How To Improve Sphinx Indexing Performance

Sphinx indexing often can be very “heavy” process for the system – it uses a lot of CPU and I/O resources. Rebuilding and merging indexes require twice as much disk space than the size of the index. Indexing can slow down other tasks on the server such as search or the performance of SQL queries. If you host your website on the same server indexing process can slow it down significantly. Let’s look at some ways to optimize Sphinx indexing to avoid such problems.

Data source related optimizations

Sphinx fetches documents from the specified source (such as MySQL or PostgreSQL) and splits the text into words to build indexes. This process usually can grow in size and occupy all the disk space. I won’t talk about database optimization here but make sure the SQL queries that select data for the index work fast. Here are some trivial things to look for:

  • Only index the fields, which you need to search. Do not include any large text fields which you will not be searching in.
  • If you have your texts compressed in your MySQL DB you can save some CPU on the db side/network if you use unpack_mysqlcompress Sphinx directive. This tells Sphinx to do the uncompressing on Sphinx side.
  • Keep the length of the index as low as possible. Say you have a large product catalog and you need search only for products which were added not earlier than a year ago – make sure your indexer SQL query has the corresponding WHERE condition.
  • When it makes sense break apart large indexes into smaller ones. For example: yearly data can be broken down by quarters to four indexes. Let’s say you know at what time which category of products was added – then you can search this data in only one of the four indexes. And you can use distributed index to search within year old data, this will include all four quarterly indexes.
    Note: Before deciding which approach to use: one monolithic index, or several distributed ones analyze the queries that your application will be sending to Sphinx. If the majority of queries will require data for entire scope you probably should not distribute the index – in some cases Sphinx performance may get worse if you split index into too many parts. Read more below to find out how the use of distributed indexes may affect the overall performance of queries.
  • Use ranged queries. With ranged queries Sphinx will be fetching the data in small steps, this significantly reduces the load on database and requires less memory.

Consider attribute sizes

In Sphinx each attribute by default takes 32 or 64 bits. There is an option to define specific size for the attributes. Knowing that Sphinx is usually used for indexing at least millions of documents this can save your disk space. So limit the size of attributes where possible. For example: the number of countries does not exceed the size of 16 bits and we can limit the attribute to 2 bytes. This reduces the size of attribute 2 times on a 32-bit platform and 4 times on a 64-bit box, which will significantly reduce the overall size of the index and often the size of Sphinx RAM usage.
Note: you can set size for all attributes this way, but  make sure you monitor it so your data won’t go beyond the limits.

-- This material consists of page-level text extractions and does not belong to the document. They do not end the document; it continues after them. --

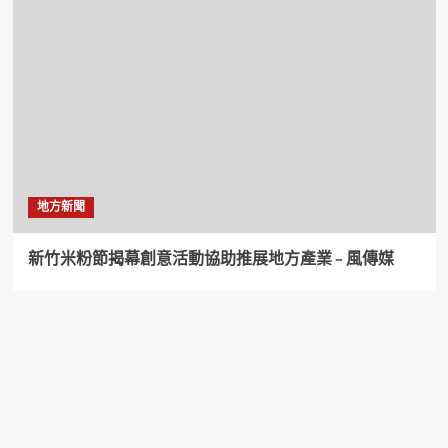
地方新聞
新竹米粉節揭幕創意活動協助推展地方產業 – 風傳媒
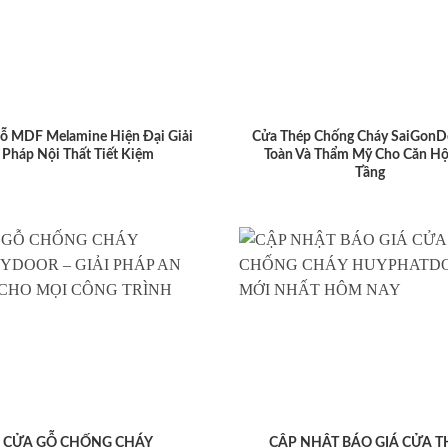
ỗ MDF Melamine Hiện Đại Giải
Cửa Thép Chống Cháy SaiGonD
Pháp Nội Thất Tiết Kiệm
Toàn Và Thẩm Mỹ Cho Căn Hộ
Tầng
CỬA GỖ CHỐNG CHÁY
CẬP NHẬT BÁO GIÁ CỬA T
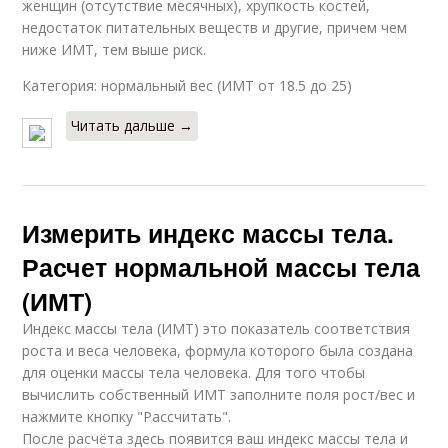
женщин (отсутствие месячных), хрупкость костей,
недостаток питательных веществ и другие, причем чем
ниже ИМТ, тем выше риск.
Категория: нормальный вес (ИМТ от 18.5 до 25)
Читать дальше →
Измерить индекс массы тела.
Расчет нормальной массы тела
(ИМТ)
Индекс массы тела (ИМТ) это показатель соответствия
роста и веса человека, формула которого была создана
для оценки массы тела человека. Для того чтобы
вычислить собственный ИМТ заполните поля рост/вес и
нажмите кнопку "Рассчитать".
После расчёта здесь появится ваш индекс массы тела и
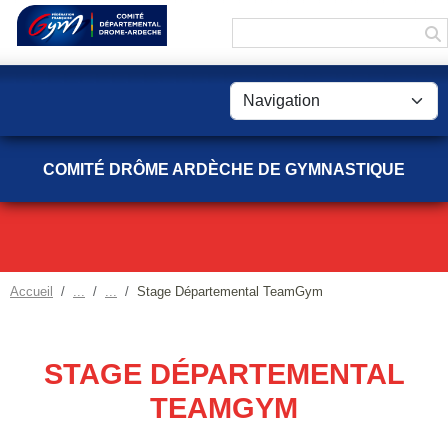
Panneau de gestion des cookies
COMITÉ DRÔME ARDÈCHE DE GYMNASTIQUE
Accueil
Stage Départemental TeamGym
STAGE DÉPARTEMENTAL
TEAMGYM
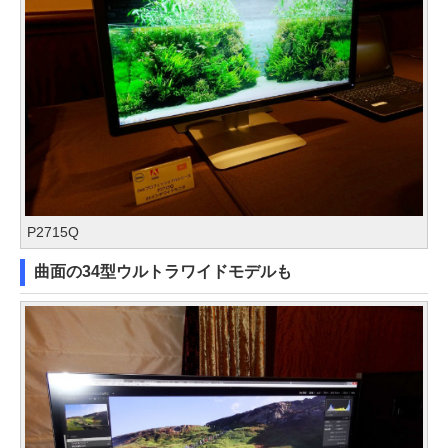
P2715Q
曲面の34型ウルトラワイドモデルも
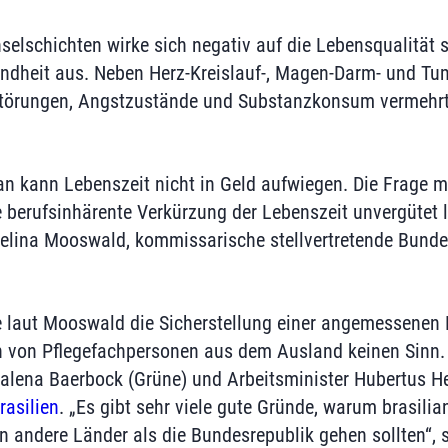
selschichten wirke sich negativ auf die Lebensqualität s
ndheit aus. Neben Herz-Kreislauf-, Magen-Darm- und T
törungen, Angstzustände und Substanzkonsum vermehrt
an kann Lebenszeit nicht in Geld aufwiegen. Die Frage 
 berufsinhärente Verkürzung der Lebenszeit unvergütet l
 Selina Mooswald, kommissarische stellvertretende Bund
re laut Mooswald die Sicherstellung einer angemessenen
 von Pflegefachpersonen aus dem Ausland keinen Sinn. 
lena Baerbock (Grüne) und Arbeitsminister Hubertus He
rasilien
. „Es gibt sehr viele gute Gründe, warum brasilia
n andere Länder als die Bundesrepublik gehen sollten“,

Performance of distributed indexes

You should know that performance of distributed index depends on the speed of the slowest agent. To avoid problems you should regularly test each agent and redistribute the load to other agents if needed. In a larger system with thousands of indexes, dozens of Sphinx agents and multiple servers it may be difficult to find the “slow agent”. But you can get a lot of information about the speed of queries from Sphinx logs. Regularly test Sphinx queries and analyze the logs.

Indexer configuration

When re-indexing, option inplace_enable allows to halve the disk space required for the indexer. But note that this option will slow down indexing speed by 5-10%. This option is useful on servers with a very limited amount of disk space. By default this option is disabled (and it only affects the indexer, not affecting searchd in any way).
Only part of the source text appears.